Le peu de moyen alloué au Alan Mann Racing a fait qu'hormis les premiers tests effectués à Goodwood, les séances de développement suivantes se sont déroulées lors des essais des courses auxquelles la P68 à participé.
Je laisse le mot de la fin à Richard Attwood qui à piloté la F3L a plusieurs reprises en 1968 et qui la défend dès qu'il en a l'occasion : "Une voiture capable de signer la pole position ou le meilleur tour en course quasiment à chacune de ses sorties n'est surement pas une mauvaise auto."
Il est à espérer que cinquante après, l'histoire finisse par lui rendre enfin la place qui lui est due.
Durant les derniers mois de sa vie, Len Bailey a été contacté par David Piper pour projet qui lui tenait à cœur, reconstruire la P68 #001, détruite lors de l'accident d'Irwin au Nurburgring 1968.
L’ingénieur anglais accepta la proposition, mais à la condition de ne pas reconstruire la P68 comme elle était à l'époque, mais comme elle aurait due être.
Cette évocation nommée P67 #002 commença alors à prendre forme.
Un nouveau monocoque en aluminium fut construit, mais cette fois le DFV fut installé dans une configuration moteur porteur.
De fait, la suspension arrière fut entièrement repensée et le système de freinage remplacé par quelque chose de beaucoup plus conventionnel qu'à l'origine.
Pour atténuer la vivacité en courbe de la F3L, l'empattement a été rallongé de 7 cm, passant de 221 cm (87 pouces) à 228 cm (89 pouces).
La forme des capots avant et arrière, bien qu'elle semble proche de celle de ces éléments sur #003 en 1969 alors qu'elle était équipée de l'aile mobile, a en fait été retravaillée avec des moyens modernes par Len Bailey dans la soufflerie du M.I.R.A..
Les ailes avants semblent en fait légèrement plus galbées et des flaps ont été rajouté pour augmenter encore l'appui.
Les renforts du becquet arrière ont été repris de la version 1969, mais le becquet lui même est largement plus dimensionné qu'à l'époque.
Pour recentrer les masses, les capots avant et arrières sont désormais construit en polyester, la cellule et les portières restant en aluminium.
Le pare-brise a tété recrée avec un verre spécial, évitant les déformations visuelles dues au galbe important qui ont beaucoup gêné les pilotes de l'époque.
Par commodité pour David Piper et pour éviter toute ouverture intempestive comme en 1968, les portières basculent désormais vers l'avant au lieu de l'ouverture "papillon"d'origine.
Comme à chaque fois lors de la reconstruction de ce type d'auto, l'utilisation d'une partie des #001 est revendiquée, ici, une partie du châssis et les portières.
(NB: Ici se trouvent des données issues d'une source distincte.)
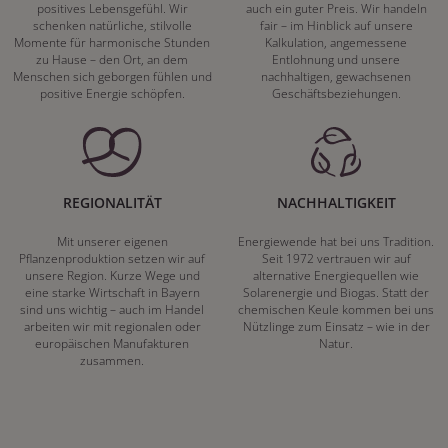
positives Lebensgefühl. Wir
auch ein guter Preis. Wir handeln
schenken natürliche, stilvolle
fair – im Hinblick auf unsere
Momente für harmonische Stunden
Kalkulation, angemessene
zu Hause – den Ort, an dem
Entlohnung und unsere
Menschen sich geborgen fühlen und
nachhaltigen, gewachsenen
positive Energie schöpfen.
Geschäftsbeziehungen.
REGIONALITÄT
NACHHALTIGKEIT
Mit unserer eigenen
Energiewende hat bei uns Tradition.
Pflanzenproduktion setzen wir auf
Seit 1972 vertrauen wir auf
unsere Region. Kurze Wege und
alternative Energiequellen wie
eine starke Wirtschaft in Bayern
Solarenergie und Biogas. Statt der
sind uns wichtig – auch im Handel
chemischen Keule kommen bei uns
arbeiten wir mit regionalen oder
Nützlinge zum Einsatz – wie in der
europäischen Manufakturen
Natur.
zusammen.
Quand on observe les photos du crash du Nurburgring et que l'on voit l'état du châssis, cela est fort peu probable, d'autant que les restes sont censés avoir été détruit en 1968. Quand aux portières, elles sont absentes sur les photos de l'accident, et l'aluminium étant, après tout, reformable à l'infini...pourquoi pas.
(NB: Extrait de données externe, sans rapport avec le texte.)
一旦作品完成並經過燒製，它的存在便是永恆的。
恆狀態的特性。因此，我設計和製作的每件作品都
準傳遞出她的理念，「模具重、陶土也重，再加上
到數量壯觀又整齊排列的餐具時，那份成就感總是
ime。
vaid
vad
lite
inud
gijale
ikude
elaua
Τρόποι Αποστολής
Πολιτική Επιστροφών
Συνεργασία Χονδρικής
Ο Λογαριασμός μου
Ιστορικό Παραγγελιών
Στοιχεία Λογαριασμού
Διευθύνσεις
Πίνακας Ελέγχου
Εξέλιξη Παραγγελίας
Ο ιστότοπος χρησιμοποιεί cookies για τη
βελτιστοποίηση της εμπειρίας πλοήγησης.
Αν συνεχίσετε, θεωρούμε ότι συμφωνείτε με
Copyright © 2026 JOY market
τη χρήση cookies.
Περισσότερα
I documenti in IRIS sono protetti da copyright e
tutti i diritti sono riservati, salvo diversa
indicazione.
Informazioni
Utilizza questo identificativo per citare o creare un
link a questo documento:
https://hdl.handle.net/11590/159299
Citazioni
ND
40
Len Bailey ne verra pas, semble-t-il, l'achèvement de son dernier projet.
Mais où qu'il soit, il peut être fier du résultat.
En effet, la P67 #002 est une auto très performante, beaucoup plus simple à piloter que la P68 originelle.
David Piper va obtenir de très bon résultats à son volant lors de courses historiques.
Richard Attwood la pilotera à Goodwood et ne tarira pas d'éloges à son sujet.
David Piper va la revendre fin 2006 à Alan Mann, et l'auto, "très fatiguée" va connaitre une première restauration.
La P67 va être vite revendue et ne va cesser de changer de mains ces dernières années.
Elle était, aux dernières nouvelles, la propriété d'un pilotes français depuis sa dernière vente par Bonhams en 2018, mais comme elle était encore présente à Retromobile cette année, allez savoir...
- Abandon aux BOAC 500 1969 (pression d'huile) avec Denny Hulme et Frank Gardner. |
- Abandon au Martini Trophy 300 1969 à Silverstone (panne électrique) avec Frank Gardner. |
Les photos illustrant cet article ont été prises lors du GP de Paris 1991 à Monthléry, au salon Retromobile 2016 (merci Pascal) et lors que l'exposition Blue and Orange au Musée Automobile de la Sarthe en 2018.